Air-gapped agent deployment: running an agent stack

"On-prem" usually means "in our data centre with internet". Air-gapped means "no internet at all". Defence, intelligence, and a slice of finance and pharma require it. The architecture is different in important ways. Here is the working stack and the operational playbook.

What air-gap really means

A true air-gap deployment has:

No outbound internet from the agent network. Not even DNS to public resolvers.
No inbound internet that reaches the agent network.
Physical separation or strict enclave gateways with one-way data diodes.

If your "air-gap" allows a managed update channel from the vendor, you are on-prem with strict egress, not air-gapped. Both are valid; do not confuse them.

Architecture

┌─────────────────────────────────────────────────────────┐
│ Air-gapped enclave                                      │
│                                                         │
│  agent host → MCP gateway → MCP servers                 │
│       ↓             ↓             ↓                     │
│  inference cluster  registry  internal data             │
│       ↑             ↑             ↑                     │
│  weight mirror   artefact store  observability          │
└─────────────────────────────────────────────────────────┘
                           ↑
                   one-way data diode
                           ↑
              staging zone (internet-connected)

Everything inside the enclave runs without internet. The staging zone outside ingests vendor artefacts (model weights, MCP server packages, updates) and pushes them through a one-way diode after verification.

Five layers, all inside

1. Model inference

Vendor on-prem licence (Anthropic, Llama-derived, Mistral). Weights shipped on physical media or via the diode. Local model registry tracks versions.

2. MCP infrastructure

Internal registry, gateway, and servers — all artefacts mirrored from the staging zone.

3. Memory and storage

Standard Postgres + pgvector. Backups stay inside the enclave.

4. Observability

Self-hosted Langfuse / Phoenix. Telemetry never leaves the enclave.

5. Identity

Internal IdP. No SaaS dependency. Federation only via diode if absolutely required.

The update problem

Your single hardest operational problem is keeping software current without internet:

Model upgrades — every 6 months, vendor ships new weights via approved channel; staging zone verifies; diode push.
MCP server updates — internal registry pulls from a vendor mirror in staging; signed, hashed, scanned, then diode-pushed.
CVE patching — separate channel for OS-level CVEs; same diode pattern.

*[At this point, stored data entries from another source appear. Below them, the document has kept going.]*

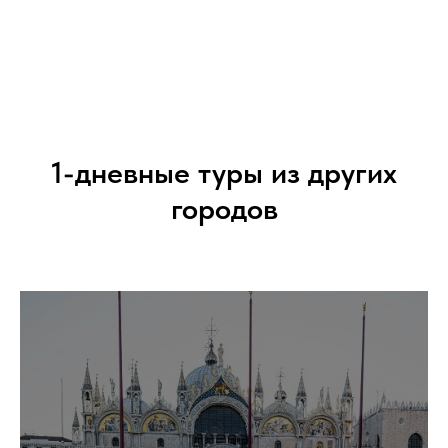
1-дневные туры из других
городов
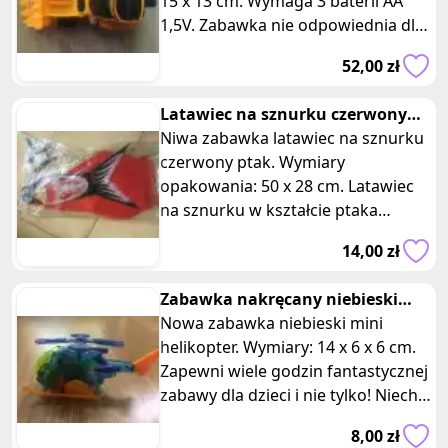
15 x 13 cm. Wymaga 3 baterii AA
1,5V. Zabawka nie odpowiednia dla
dzieci poniżej 3 lat. Po włącz
52,00 zł
Latawiec na sznurku czerwony
ptak
Niwa zabawka latawiec na sznurku
czerwony ptak. Wymiary
opakowania: 50 x 28 cm. Latawiec
na sznurku w kształcie ptaka
zapewni Ci niezapomniane chwile
14,00 zł
radości i
Zabawka nakręcany niebieski
mini helikopter na kółkach
Nowa zabawka niebieski mini
helikopter. Wymiary: 14 x 6 x 6 cm.
Zapewni wiele godzin fantastycznej
zabawy dla dzieci i nie tylko! Niech
twoje dziecko czerpie ra
8,00 zł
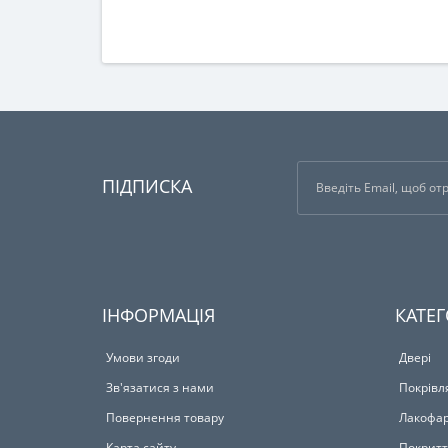
ПІДПИСКА
ІНФОРМАЦІЯ
КАТЕГ
Умови згоди
Двері
Зв'язатися з нами
Покрівл
Повернення товару
Лакофар
Карта сайту
Покритт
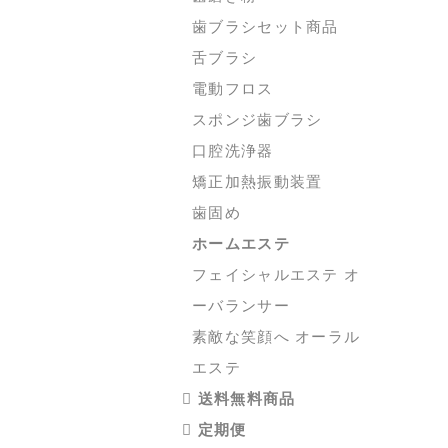
歯ブラシセット商品
舌ブラシ
電動フロス
スポンジ歯ブラシ
口腔洗浄器
矯正加熱振動装置
歯固め
ホームエステ
フェイシャルエステ オ
ーバランサー
素敵な笑顔へ オーラル
エステ
送料無料商品
定期便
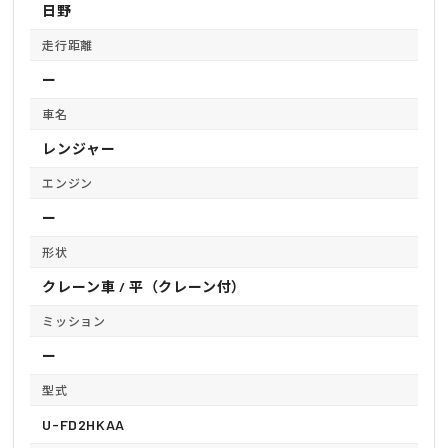
日野
走行距離
ー
車名
レンジャー
エンジン
ー
形状
クレーン車 / 平（クレーン付）
ミッション
ー
型式
U-FD2HKAA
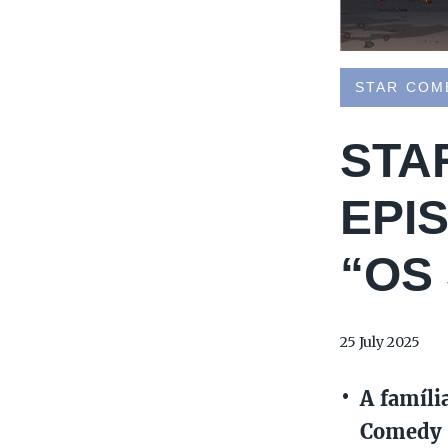
STAR COM
STA
EPI
“OS
25 July 2025
A famíli
Comedy c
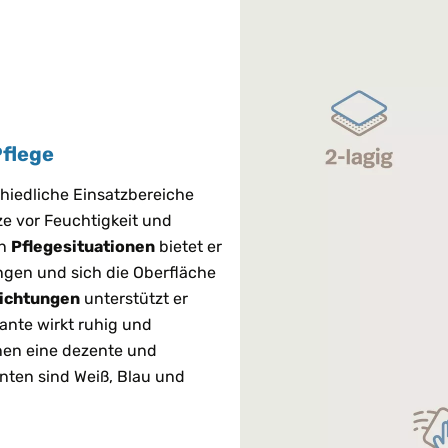
Pflege
hiedliche Einsatzbereiche
ze vor Feuchtigkeit und
In
Pflegesituationen
bietet er
ingen und sich die Oberfläche
richtungen
unterstützt er
ante wirkt ruhig und
nen eine dezente und
nten sind Weiß, Blau und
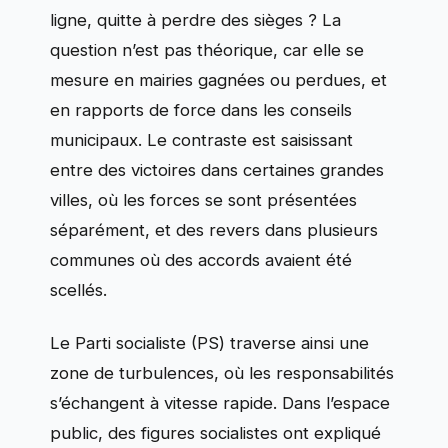
ligne, quitte à perdre des sièges ? La
question n’est pas théorique, car elle se
mesure en mairies gagnées ou perdues, et
en rapports de force dans les conseils
municipaux. Le contraste est saisissant
entre des victoires dans certaines grandes
villes, où les forces se sont présentées
séparément, et des revers dans plusieurs
communes où des accords avaient été
scellés.
Le Parti socialiste (PS) traverse ainsi une
zone de turbulences, où les responsabilités
s’échangent à vitesse rapide. Dans l’espace
public, des figures socialistes ont expliqué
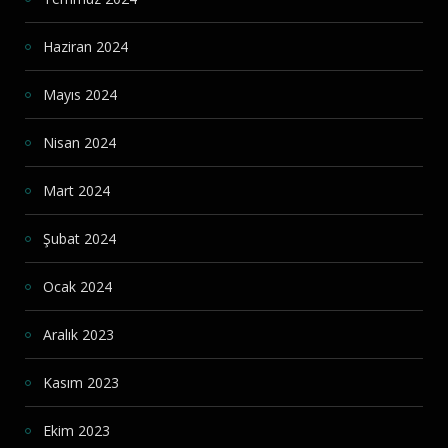
Haziran 2024
Mayıs 2024
Nisan 2024
Mart 2024
Şubat 2024
Ocak 2024
Aralık 2023
Kasım 2023
Ekim 2023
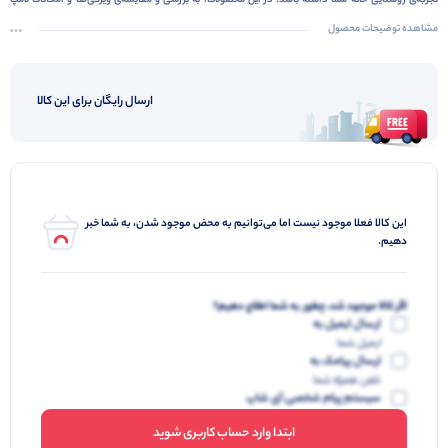
تجربه‌ی روشنایی خانه شما داشته باشد. در این محصولات، به بررسی و مقایسه‌ی ویژگی‌ها و امکانات لامپ
حبابی برند
کارامکس
می‌پردازیم تا شما را در انتخاب بهترین لامپ راهنمایی کنیم.
مشاهده توضیحات محصول
ارسال رایگان برای این کالا
این کالا فعلا موجود نیست اما می‌توانیم به محض موجود شدن، به شما خبر
دهیم.
اگر کالا موجود شد، چطور به شما اطلاع دهیم؟
ارسال ایمیل به
ایمیل شما
ارسال پیامک به
تلفن همراه شما
سیستم پیام شخصی آی شاپ
ابتدا وارد حساب کاربری شوید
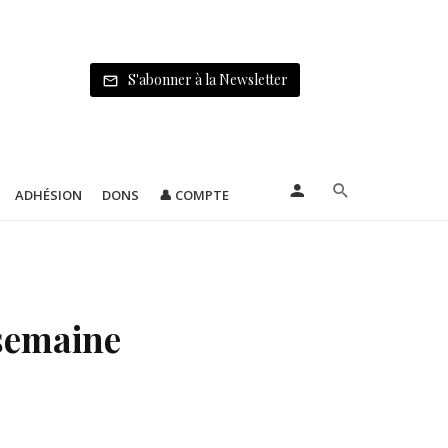
S'abonner à la Newsletter
ADHÉSION
DONS
👤 COMPTE
 semaine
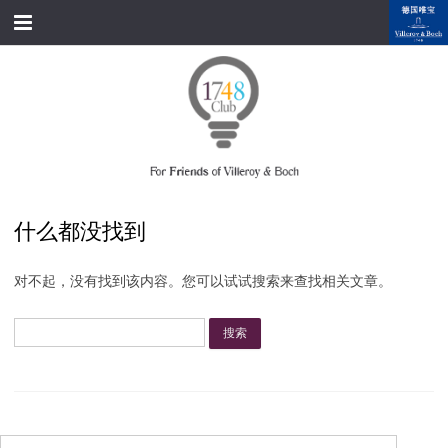
跳转到内容
首页
经典产品
经典名家
经典案例
什么都没找到
资料下载
对不起，没有找到该内容。您可以试试搜索来查找相关文章。
品牌故事
搜
会员俱乐部
索：
会员注册/登录
附近展厅
搜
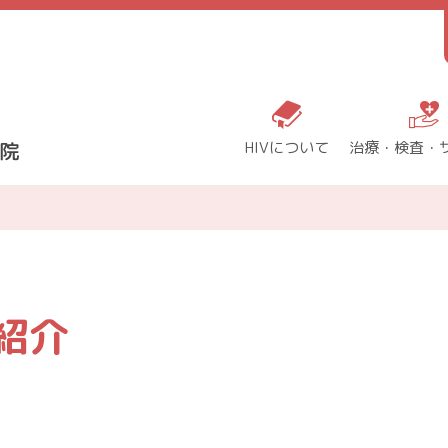
HIVについて
治療・検査・
紹介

Plan for an update lag of 14–30 days behind the public ecosystem. Faster is theoretically possible, more expensive in audit.

What you give up

Three capabilities are off the table:

Web search tools — no agent that browses the public web.
Cloud SaaS integrations — no Slack, no GitHub.com, no Stripe (unless you have private endpoints).
Real-time threat intel — security signals lag.

Plan workflows around these absences from day one.

Operational playbook

Three rotations to staff:

Inference cluster ops — keep the GPUs healthy.
Update pipeline — own the staging zone and diode pushes.
Incident response — air-gap means you cannot ssh in from home.

Plus a quarterly drill for model rollback (when an update degrades quality).

Compliance benefits

Air-gap satisfies the strictest interpretations of:

US ITAR / EAR for defence-relevant data.
Classified information handling (Secret, Top Secret depending on accreditation).
Some interpretations of "no third-party processing" in EU sovereignty rules.

What it does not solve:

Internal threats — air-gap does not help against an insider.
Bad data hygiene — PII still needs the same handling inside.
Stale models — quality drift if the upgrade pipeline lags too far.

Cost model

Roughly 1.5–2x on-prem cost of the same capability:

Capex higher because you need redundant everything inside the enclave.
Opex higher because of the staging-zone team and diode operations.
Capability gap — some workflows are simply not possible.

Worth it where the regulator or the contract leaves no other option. Not worth it as a "more secure" preference.

Common mistakes

Confusing on-prem with air-gap — different architectures, different costs.
One-way that is not one-way — TCP-based "diodes" that allow handshakes are not diodes.
No update plan — air-gap + no updates = obsolete agent in 18 months.
Skipping observability — running blind under air-gap is exponentially harder than under SaaS.

Where this is heading

Two trends by 2027: turnkey air-gapped agent appliances from defence vendors, and standardised diode protocols for AI weight transfer. Until then, build with the architecture above and budget for the operational reality.